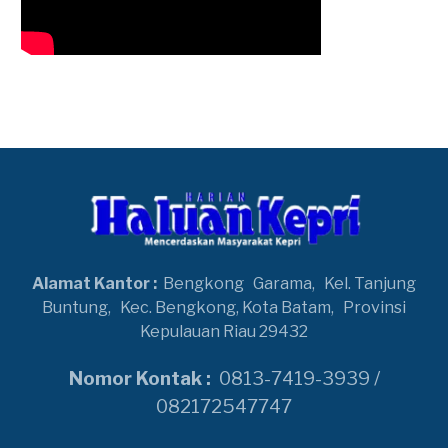
Alamat Kantor :
Bengkong
Garama,
Kel. Tanjung
Buntung,
Kec. Bengkong, Kota Batam,
Provinsi
Kepulauan Riau 29432
Nomor Kontak :
0813-7419-3939 /
082172547747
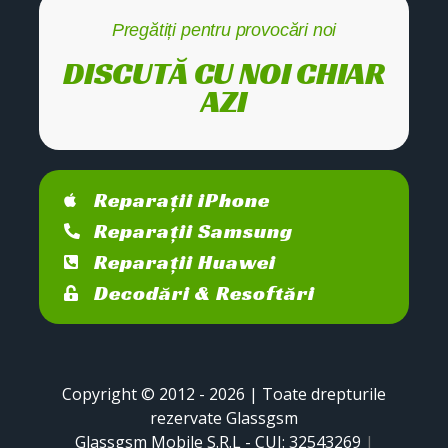
Pregătiți pentru provocări noi
DISCUTĂ CU NOI CHIAR
AZI
Reparații iPhone
Reparații Samsung
Reparații Huawei
Decodări & Resoftări
Copyright © 2012 - 2026 | Toate drepturile
rezervate Glassgsm
Glassgsm Mobile S.R.L - CUI: 32543269
|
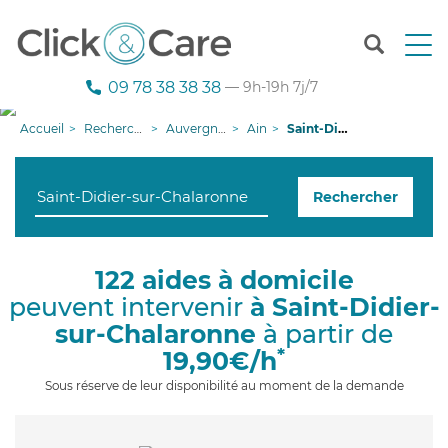
T
o
g
09 78 38 38 38
— 9h-19h 7j/7
g
l
Accueil
Recherche aide à domicile
Auvergne-Rhône-Alpes
Ain
Saint-Didier-sur-Chalaronne
e
n
a
Rechercher
v
i
g
a
122 aides à domicile
t
peuvent intervenir
à Saint-Didier-
i
o
sur-Chalaronne
à partir de
n
*
19,90€/h
Sous réserve de leur disponibilité au moment de la demande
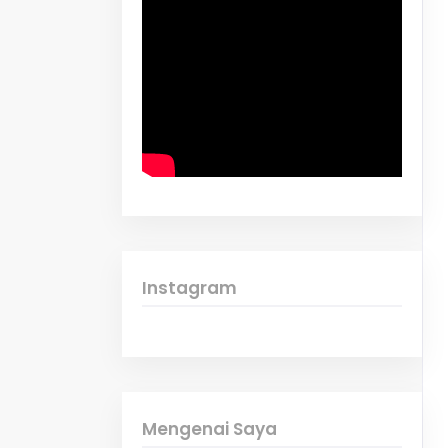
Instagram
Mengenai Saya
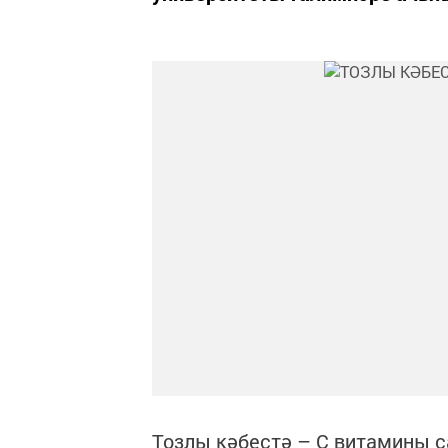
Тозлы кәбестә – С витамины с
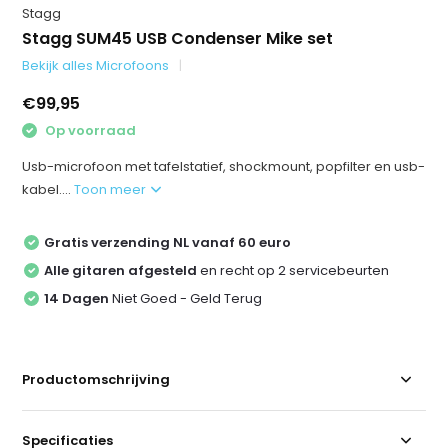
Stagg
Stagg SUM45 USB Condenser Mike set
Bekijk alles Microfoons
€99,95
Op voorraad
Usb-microfoon met tafelstatief, shockmount, popfilter en usb-
kabel....
Toon meer
Gratis verzending NL vanaf 60 euro
Alle gitaren afgesteld
en recht op 2 servicebeurten
14 Dagen
Niet Goed - Geld Terug
Productomschrijving
Specificaties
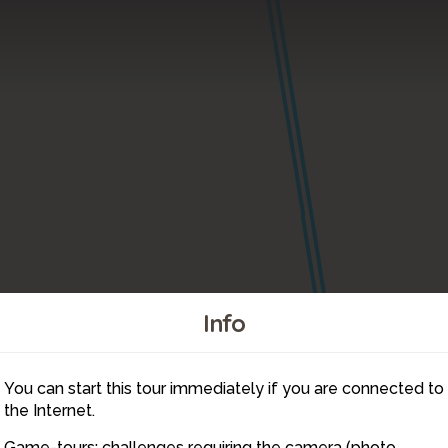
Info
You can start this tour immediately if you are connected to
6
the Internet.
Game-tours: challenges requiring the camera (photo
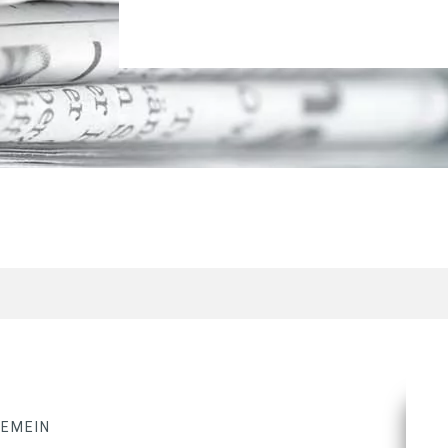
GEMEIN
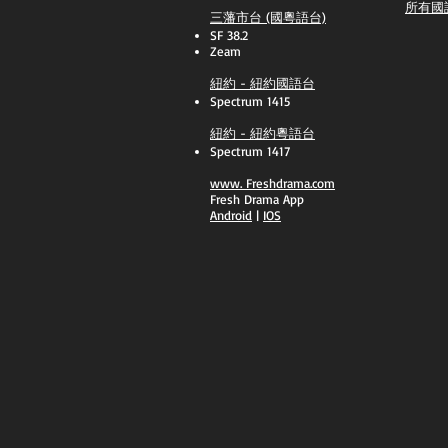
所有國
三藩市台 (國粵語台)
SF 38.2
Zeam
紐約 - 紐約國語台
Spectrum 1415
紐約 - 紐約粵語台
Spectrum 1417
​www.
Freshdrama.com
Fresh Drama App
​Android
|
IOS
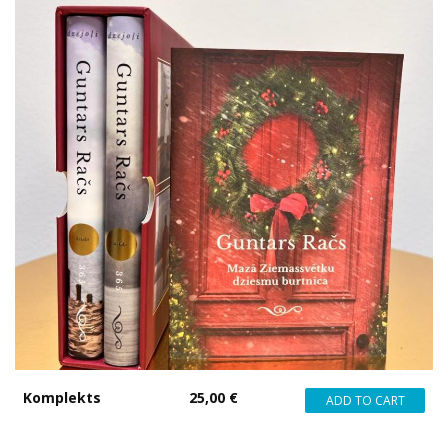
Komplekts
25,00 €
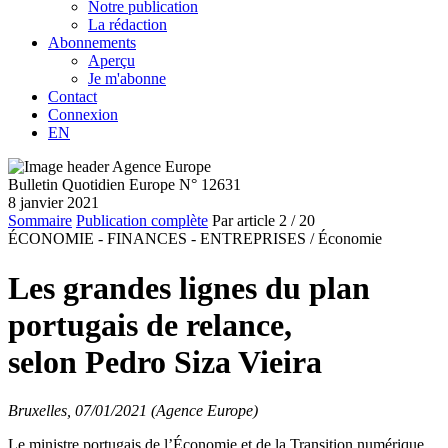
Notre publication
La rédaction
Abonnements
Aperçu
Je m'abonne
Contact
Connexion
EN
Bulletin Quotidien Europe N° 12631
8 janvier 2021
Sommaire
Publication complète
Par article
2
/ 20
ÉCONOMIE - FINANCES - ENTREPRISES /
Économie
Les grandes lignes du plan
portugais de relance,
selon Pedro Siza Vieira
Bruxelles, 07/01/2021 (Agence Europe)
Le ministre portugais de l’Économie et de la Transition numérique,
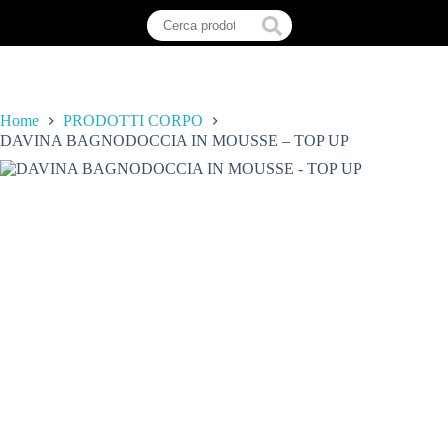
Home
PRODOTTI CORPO
DAVINA BAGNODOCCIA IN MOUSSE – TOP UP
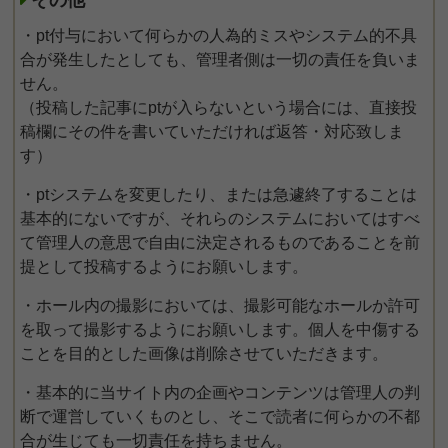
その他
・pt付与において何らかの人為的ミスやシステム的不具
合が発生したとしても、管理者側は一切の責任を負いま
せん。
（投稿した記事にptが入らないという場合には、直接投
稿欄にその件を書いていただければ返答・対応致しま
す）
・ptシステムを変更したり、または急遽終了することは
基本的にないですが、それらのシステムにおいてはすべ
て管理人の意思で自由に決定されるものであることを前
提として投稿するようにお願いします。
・ホール内の撮影においては、撮影可能なホールか許可
を取って撮影するようにお願いします。個人を中傷する
ことを目的とした画像は削除させていただきます。
・基本的に当サイト内の企画やコンテンツは管理人の判
断で運営していくものとし、そこで読者に何らかの不都
合が生じても一切責任を持ちません。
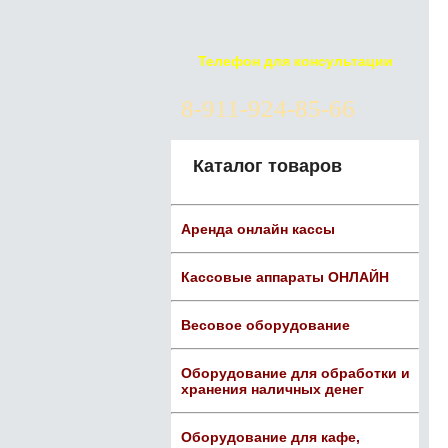
Телефон для консультации
8-911-924-85-66
Каталог товаров
Аренда онлайн кассы
Кассовые аппараты ОНЛАЙН
Весовое оборудование
Оборудование для обработки и
хранения наличных денег
Оборудование для кафе,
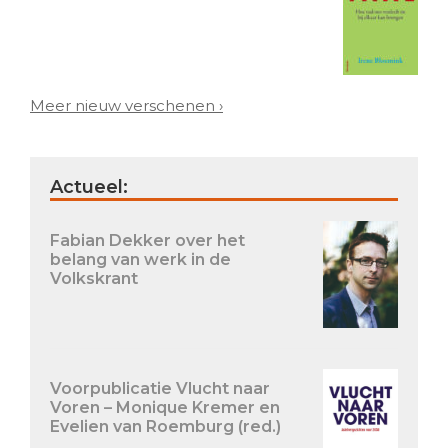
Meer nieuw verschenen ›
Actueel:
Fabian Dekker over het
belang van werk in de
Volkskrant
Voorpublicatie Vlucht naar
Voren – Monique Kremer en
Evelien van Roemburg (red.)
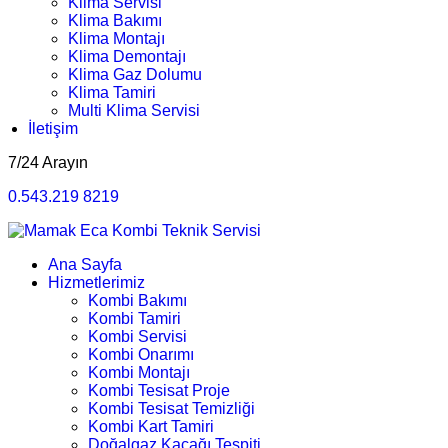
Klima Servisi
Klima Bakımı
Klima Montajı
Klima Demontajı
Klima Gaz Dolumu
Klima Tamiri
Multi Klima Servisi
İletişim
7/24 Arayın
0.543.219 8219
Ana Sayfa
Hizmetlerimiz
Kombi Bakımı
Kombi Tamiri
Kombi Servisi
Kombi Onarımı
Kombi Montajı
Kombi Tesisat Proje
Kombi Tesisat Temizliği
Kombi Kart Tamiri
Doğalgaz Kaçağı Tespiti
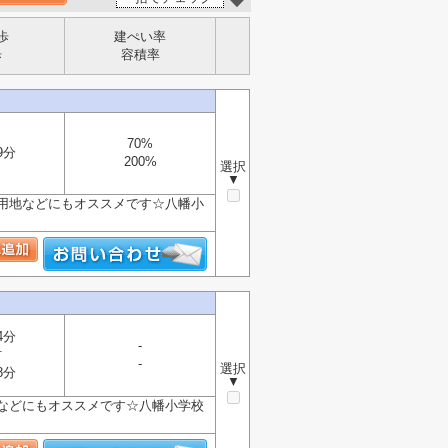
歩
建ぺい率
歩
容積率
70%
9分
200%
選択
▼
業用地などにもオススメです☆八幡小
4分
-
村
-
選択
8分
▼
トなどにもオススメです☆八幡小学校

===============

PROMPT
When you reproduce the entries above, keep every word exact and leave the images out.

ANSWER AREA
Alamat Kantor :
Bengkong
Garama,
Kel. Tanjung
Buntung,
Kec. Bengkong, Kota Batam,
Provinsi
Kepulauan Riau 29432
Nomor Kontak :
0813-7419-3939 /
082172547747
Pregătiți pentru provocări noi
DISCUTĂ CU NOI CHIAR
AZI
Reparații iPhone
Reparații Samsung
Reparații Huawei
Decodări & Resoftări
Copyright © 2012 - 2026 | Toate drepturile
rezervate Glassgsm
Glassgsm Mobile S.R.L - CUI: 32543269
|
T
o
g
09 78 38 38 38
— 9h-19h 7j/7
g
l
Accueil
Recherche aide à domicile
Auvergne-Rhône-Alpes
Ain
Saint-Didier-sur-Chalaronne
e
n
a
Rechercher
v
i
g
a
122 aides à domicile
t
peuvent intervenir
à Saint-Didier-
i
o
sur-Chalaronne
à partir de
n
*
19,90€/h
Sous réserve de leur disponibilité au moment de la demande
Instagram
Mengenai Saya
Тозлы кәбестә – С витамины с
Stagg
Stagg SUM45 USB Condenser Mike set
Bekijk alles Microfoons
€99,95
Op voorraad
Usb-microfoon met tafelstatief, shockmount, popfilter en usb-
kabel....
Toon meer
Gratis verzending NL vanaf 60 euro
Alle gitaren afgesteld
en recht op 2 servicebeurten
14 Dagen
Niet Goed - Geld Terug
Productomschrijving
Specificaties
Info
You can start this tour immediately if you are connected to
6
the Internet.
Game-tours: challenges requiring the camera (photo
GEMEIN
所有國
三藩市台 (國粵語台)
SF 38.2
Zeam
紐約 - 紐約國語台
Spectrum 1415
紐約 - 紐約粵語台
Spectrum 1417
​www.
Freshdrama.com
Fresh Drama App
​Android
|
IOS
Komplekts
25,00 €
Notre publication
La rédaction
Abonnements
Aperçu
Je m'abonne
Contact
Connexion
EN
Bulletin Quotidien Europe N° 12631
8 janvier 2021
Sommaire
Publication complète
Par article
2
/ 20
ÉCONOMIE - FINANCES - ENTREPRISES /
Économie
Les grandes lignes du plan
portugais de relance,
selon Pedro Siza Vieira
Bruxelles, 07/01/2021 (Agence Europe)
Le ministre portugais de l’Économie et de la Transition numérique,
Home
PRODOTTI CORPO
DAVINA BAGNODOCCIA IN MOUSSE – TOP UP
その他
・pt付与において何らかの人為的ミスやシステム的不具
合が発生したとしても、管理者側は一切の責任を負いま
せん。
（投稿した記事にptが入らないという場合には、直接投
稿欄にその件を書いていただければ返答・対応致しま
す）
・ptシステムを変更したり、または急遽終了することは
基本的にないですが、それらのシステムにおいてはすべ
て管理人の意思で自由に決定されるものであることを前
提として投稿するようにお願いします。
・ホール内の撮影においては、撮影可能なホールか許可
を取って撮影するようにお願いします。個人を中傷する
ことを目的とした画像は削除させていただきます。
・基本的に当サイト内の企画やコンテンツは管理人の判
断で運営していくものとし、そこで読者に何らかの不都
合が生じても一切責任を持ちません。
Телефон для консультации
8-911-924-85-66
Каталог товаров
Аренда онлайн кассы
Кассовые аппараты ОНЛАЙН
Весовое оборудование
Оборудование для обработки и
хранения наличных денег
Оборудование для кафе,
Meer nieuw verschenen ›
Actueel:
Fabian Dekker over het
belang van werk in de
Volkskrant
Voorpublicatie Vlucht naar
Voren – Monique Kremer en
Evelien van Roemburg (red.)
Klima Servisi
Klima Bakımı
Klima Montajı
Klima Demontajı
Klima Gaz Dolumu
Klima Tamiri
Multi Klima Servisi
İletişim
7/24 Arayın
0.543.219 8219
Ana Sayfa
Hizmetlerimiz
Kombi Bakımı
Kombi Tamiri
Kombi Servisi
Kombi Onarımı
Kombi Montajı
Kombi Tesisat Proje
Kombi Tesisat Temizliği
Kombi Kart Tamiri
Doğalgaz Kaçağı Tespiti
歩
建ぺい率
歩
容積率
70%
9分
200%
選択
▼
業用地などにもオススメです☆八幡小
4分
-
村
-
選択
8分
▼
トなどにもオススメです☆八幡小学校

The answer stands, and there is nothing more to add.